Records below:
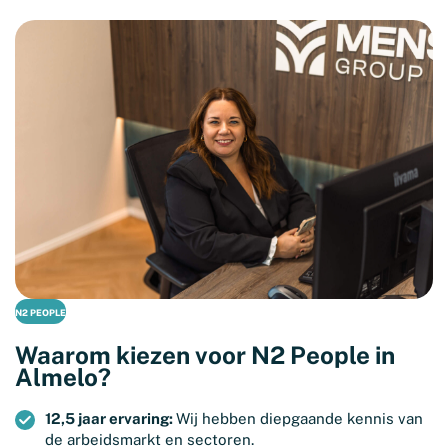
N2 PEOPLE
Waarom kiezen voor N2 People in
Almelo?
12,5 jaar ervaring:
Wij hebben diepgaande kennis van
de arbeidsmarkt en sectoren.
End of Records.
Exercise instructions » Start at the line containing "Waarom kiezen voor N2 People in" and transcribe through the end of the entries. Please keep both ends and add nothing.

Response area »
Waarom kiezen voor N2 People in
Almelo?
12,5 jaar ervaring:
Wij hebben diepgaande kennis van
de arbeidsmarkt en sectoren.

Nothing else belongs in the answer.